Immer häufiger werden Kunststoffrohre in sehr engen Toleranzgrenzen gefordert. Dies stellt den Verarbeiter vor eine schwierige Aufgabe, die er häufig nur mit hohem Personaleinsatz oder hohen Ausschußquoten erreicht. Hier wird über die Ergebnisse einer Installation berichtet, die eine extrem hohe Genauigkeitsanforderung erfüllt hat.
Ein niederländischer Verarbeiter produziert PE-Bewässerungsrohre mit 3,2 mm Außendurchmesser und 0,9 mm Innendurchmesser. Zur Konstanthaltung des Durchlasses muß eine Innendurchmessergenauigkeit von +/- 0,01 mm gewährleistet sein.

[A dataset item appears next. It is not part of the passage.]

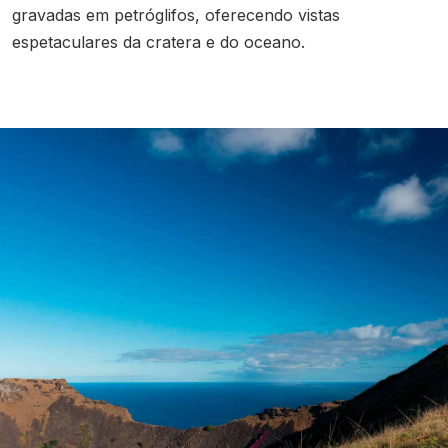
gravadas em petróglifos, oferecendo vistas
espetaculares da cratera e do oceano.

Lösen kann dieses Problem ein Ultraschall-Meßsystem, das die komplette Rohrdimension prüft und mit zwei Regelkreisen konstant hält.
Das Ultraschall-Meßsystem
Das Herzstück des Systems bildet eine mehrkanalige Ultraschallelektronik, die mit einer Meßkammer (gif 14k), in der vier, sechs oder acht Ultraschallprüfköpfe angeordnet sind, das Rohr kontinuierlich in Wanddicke, Außen- und Innendurchmesser vermißt.
Eine komfortable Auswerteoberfläche stellt die Ergebnisse auf einem VGA-Farbmonitor dar und führt noch eine Vielzahl von weiteren Funktionen durch, zum Beispiel Grenzwertüberwachung, Trenddarstellung, Druckerprotokoll und zwei Regelkreise, die in diesem Fall die Aufgabe lösen.
Jeder Regelkreis kann frei parametriert werden, insbesondere auf welche Meßgröße er wirken soll. Im vorliegenden Fall wirkte der erste Regelkreis mit dem Innendurchmesser auf ein Vakuumventil; der zweite Regelkreis wirkte mit dem Außendurchmesser auf die Extruderdrehzahl.
Die Lösung des Temperaturproblems
Die Kühlwassertemperatur schwankte jedoch zwischen morgens/mittags oder Winter/Sommer um ca. 5 Celsius. Diese Kühlwassertemperaturänderung überträgt sich auf ein PE-Rohr an der Meßstelle mit dem Temperaturkoeffizienten von 0,3 % pro Grad Celsius.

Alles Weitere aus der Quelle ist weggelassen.